(GIVEN RECORDS Opens)

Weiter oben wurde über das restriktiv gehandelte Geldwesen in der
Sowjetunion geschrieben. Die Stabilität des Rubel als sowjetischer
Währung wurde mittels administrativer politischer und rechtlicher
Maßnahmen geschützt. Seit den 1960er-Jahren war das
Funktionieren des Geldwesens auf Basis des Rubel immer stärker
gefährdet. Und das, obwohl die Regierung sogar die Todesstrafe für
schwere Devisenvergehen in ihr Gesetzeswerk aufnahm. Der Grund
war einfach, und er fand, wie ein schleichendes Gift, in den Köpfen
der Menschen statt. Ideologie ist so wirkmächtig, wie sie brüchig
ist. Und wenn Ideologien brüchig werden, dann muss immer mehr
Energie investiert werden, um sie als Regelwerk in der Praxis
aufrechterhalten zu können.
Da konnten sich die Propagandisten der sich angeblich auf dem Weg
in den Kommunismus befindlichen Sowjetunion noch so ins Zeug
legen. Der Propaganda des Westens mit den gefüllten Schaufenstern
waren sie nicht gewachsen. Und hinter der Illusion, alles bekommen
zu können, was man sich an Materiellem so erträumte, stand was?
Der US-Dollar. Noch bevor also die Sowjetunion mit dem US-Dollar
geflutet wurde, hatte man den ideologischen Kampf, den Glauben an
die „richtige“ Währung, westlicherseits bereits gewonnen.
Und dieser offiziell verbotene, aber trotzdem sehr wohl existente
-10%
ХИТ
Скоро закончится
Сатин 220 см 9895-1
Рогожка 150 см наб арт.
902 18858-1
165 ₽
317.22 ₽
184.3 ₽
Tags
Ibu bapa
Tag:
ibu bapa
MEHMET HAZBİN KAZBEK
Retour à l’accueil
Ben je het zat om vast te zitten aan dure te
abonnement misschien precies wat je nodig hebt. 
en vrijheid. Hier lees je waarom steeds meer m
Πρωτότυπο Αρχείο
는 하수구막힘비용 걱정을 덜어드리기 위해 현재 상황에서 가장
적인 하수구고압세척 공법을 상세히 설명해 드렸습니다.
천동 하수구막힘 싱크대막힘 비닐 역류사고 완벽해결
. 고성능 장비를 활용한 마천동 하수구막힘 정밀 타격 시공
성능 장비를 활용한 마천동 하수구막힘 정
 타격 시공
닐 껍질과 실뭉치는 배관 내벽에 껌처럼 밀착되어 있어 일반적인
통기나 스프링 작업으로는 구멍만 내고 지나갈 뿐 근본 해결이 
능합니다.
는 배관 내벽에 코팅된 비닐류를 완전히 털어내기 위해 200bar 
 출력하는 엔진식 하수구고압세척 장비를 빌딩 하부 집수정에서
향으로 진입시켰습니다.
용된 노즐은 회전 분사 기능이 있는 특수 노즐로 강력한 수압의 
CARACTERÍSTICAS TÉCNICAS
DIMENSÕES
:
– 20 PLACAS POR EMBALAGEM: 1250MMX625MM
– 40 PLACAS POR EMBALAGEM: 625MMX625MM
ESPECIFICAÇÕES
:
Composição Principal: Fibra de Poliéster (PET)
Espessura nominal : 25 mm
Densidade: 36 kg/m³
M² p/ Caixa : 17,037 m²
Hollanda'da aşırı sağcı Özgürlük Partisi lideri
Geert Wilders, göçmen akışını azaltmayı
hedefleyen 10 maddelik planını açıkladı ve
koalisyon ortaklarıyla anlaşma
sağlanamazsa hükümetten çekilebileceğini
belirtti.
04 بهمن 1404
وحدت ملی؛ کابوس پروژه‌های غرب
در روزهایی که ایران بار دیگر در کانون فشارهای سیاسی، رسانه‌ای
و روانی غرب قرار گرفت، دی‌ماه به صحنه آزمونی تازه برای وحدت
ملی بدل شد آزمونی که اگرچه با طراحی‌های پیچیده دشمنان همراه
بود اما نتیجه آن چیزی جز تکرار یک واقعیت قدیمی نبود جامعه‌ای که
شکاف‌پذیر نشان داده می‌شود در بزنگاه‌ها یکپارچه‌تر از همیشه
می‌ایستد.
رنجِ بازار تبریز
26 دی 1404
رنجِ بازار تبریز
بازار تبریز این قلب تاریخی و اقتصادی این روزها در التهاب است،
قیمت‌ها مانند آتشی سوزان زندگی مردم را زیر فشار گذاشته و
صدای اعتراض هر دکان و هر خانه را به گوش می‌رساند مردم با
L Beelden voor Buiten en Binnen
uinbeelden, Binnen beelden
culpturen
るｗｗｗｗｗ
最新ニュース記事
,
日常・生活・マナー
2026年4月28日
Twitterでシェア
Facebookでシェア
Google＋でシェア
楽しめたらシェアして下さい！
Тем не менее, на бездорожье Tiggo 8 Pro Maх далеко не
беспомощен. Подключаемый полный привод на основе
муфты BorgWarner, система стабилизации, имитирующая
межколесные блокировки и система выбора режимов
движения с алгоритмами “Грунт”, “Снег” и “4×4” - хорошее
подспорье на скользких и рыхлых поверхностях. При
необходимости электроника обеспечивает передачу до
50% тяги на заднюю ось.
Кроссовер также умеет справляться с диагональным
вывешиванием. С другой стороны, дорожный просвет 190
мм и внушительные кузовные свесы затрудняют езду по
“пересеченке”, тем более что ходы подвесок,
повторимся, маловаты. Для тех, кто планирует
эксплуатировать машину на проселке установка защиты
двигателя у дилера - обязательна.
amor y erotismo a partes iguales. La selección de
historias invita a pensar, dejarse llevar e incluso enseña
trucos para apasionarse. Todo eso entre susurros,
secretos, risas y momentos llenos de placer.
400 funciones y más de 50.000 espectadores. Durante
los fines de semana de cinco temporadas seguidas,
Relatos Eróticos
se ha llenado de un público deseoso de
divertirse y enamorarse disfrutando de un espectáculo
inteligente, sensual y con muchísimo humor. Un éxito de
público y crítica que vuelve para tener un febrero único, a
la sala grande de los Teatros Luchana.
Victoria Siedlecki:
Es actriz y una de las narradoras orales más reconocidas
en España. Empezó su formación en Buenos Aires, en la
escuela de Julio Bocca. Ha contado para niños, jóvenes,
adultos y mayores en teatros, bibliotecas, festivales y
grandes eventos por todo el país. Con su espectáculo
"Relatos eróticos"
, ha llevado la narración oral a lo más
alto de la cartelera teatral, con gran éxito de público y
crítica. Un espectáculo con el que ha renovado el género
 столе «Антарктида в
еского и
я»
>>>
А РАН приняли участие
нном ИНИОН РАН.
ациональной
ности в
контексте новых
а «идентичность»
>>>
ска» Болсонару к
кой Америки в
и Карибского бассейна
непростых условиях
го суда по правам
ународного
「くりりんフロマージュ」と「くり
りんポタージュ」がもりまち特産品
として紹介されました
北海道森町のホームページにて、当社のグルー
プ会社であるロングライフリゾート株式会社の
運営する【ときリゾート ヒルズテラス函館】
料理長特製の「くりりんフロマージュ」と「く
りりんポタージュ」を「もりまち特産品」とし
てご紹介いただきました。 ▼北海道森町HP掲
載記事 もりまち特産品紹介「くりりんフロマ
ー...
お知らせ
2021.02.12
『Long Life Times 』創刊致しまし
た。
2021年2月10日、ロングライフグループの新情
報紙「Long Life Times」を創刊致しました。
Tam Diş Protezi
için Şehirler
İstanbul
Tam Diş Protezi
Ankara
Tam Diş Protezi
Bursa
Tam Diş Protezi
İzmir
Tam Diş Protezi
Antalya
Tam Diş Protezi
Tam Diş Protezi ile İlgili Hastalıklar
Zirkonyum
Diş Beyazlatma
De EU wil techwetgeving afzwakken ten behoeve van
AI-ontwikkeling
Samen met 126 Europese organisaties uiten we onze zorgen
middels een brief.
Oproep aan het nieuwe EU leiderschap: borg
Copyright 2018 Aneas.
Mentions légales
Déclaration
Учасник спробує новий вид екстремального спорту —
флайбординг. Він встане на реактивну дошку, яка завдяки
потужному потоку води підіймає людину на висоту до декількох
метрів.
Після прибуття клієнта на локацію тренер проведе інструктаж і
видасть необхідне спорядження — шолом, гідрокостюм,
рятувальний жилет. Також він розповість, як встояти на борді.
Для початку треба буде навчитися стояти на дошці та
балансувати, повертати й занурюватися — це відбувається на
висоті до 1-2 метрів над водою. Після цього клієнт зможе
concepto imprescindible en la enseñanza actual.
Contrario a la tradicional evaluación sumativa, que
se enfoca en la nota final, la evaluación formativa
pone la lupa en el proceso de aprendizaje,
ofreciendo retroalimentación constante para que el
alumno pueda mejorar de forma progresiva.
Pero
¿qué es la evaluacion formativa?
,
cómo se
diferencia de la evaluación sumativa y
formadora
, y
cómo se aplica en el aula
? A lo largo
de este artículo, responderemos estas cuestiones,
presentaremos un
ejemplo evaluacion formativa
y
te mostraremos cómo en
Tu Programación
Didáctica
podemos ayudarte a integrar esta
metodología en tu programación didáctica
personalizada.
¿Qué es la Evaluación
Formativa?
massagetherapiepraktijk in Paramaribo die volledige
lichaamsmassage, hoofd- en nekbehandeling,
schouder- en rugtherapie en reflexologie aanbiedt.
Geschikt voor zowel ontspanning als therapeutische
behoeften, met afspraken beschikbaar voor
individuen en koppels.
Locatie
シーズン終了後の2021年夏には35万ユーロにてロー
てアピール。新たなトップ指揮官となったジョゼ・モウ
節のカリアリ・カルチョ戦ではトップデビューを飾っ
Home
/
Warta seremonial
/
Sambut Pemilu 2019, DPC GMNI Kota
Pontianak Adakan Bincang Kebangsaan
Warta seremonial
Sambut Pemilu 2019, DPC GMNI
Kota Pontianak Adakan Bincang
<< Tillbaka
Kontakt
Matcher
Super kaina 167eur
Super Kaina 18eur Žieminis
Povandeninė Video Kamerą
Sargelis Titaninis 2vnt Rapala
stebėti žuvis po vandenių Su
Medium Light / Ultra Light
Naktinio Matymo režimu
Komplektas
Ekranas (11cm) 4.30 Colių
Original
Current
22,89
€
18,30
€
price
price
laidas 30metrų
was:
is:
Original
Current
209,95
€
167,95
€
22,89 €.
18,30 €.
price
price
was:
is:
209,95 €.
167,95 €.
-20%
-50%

(GIVEN RECORDS Closes)

> _TASK TO CARRY OUT_:
Wherever the word "система" appears in the listing, copy the line that holds it.

> _WRITTEN SOLUTION_:
муфты BorgWarner, система стабилизации, имитирующая
межколесные блокировки и система выбора режимов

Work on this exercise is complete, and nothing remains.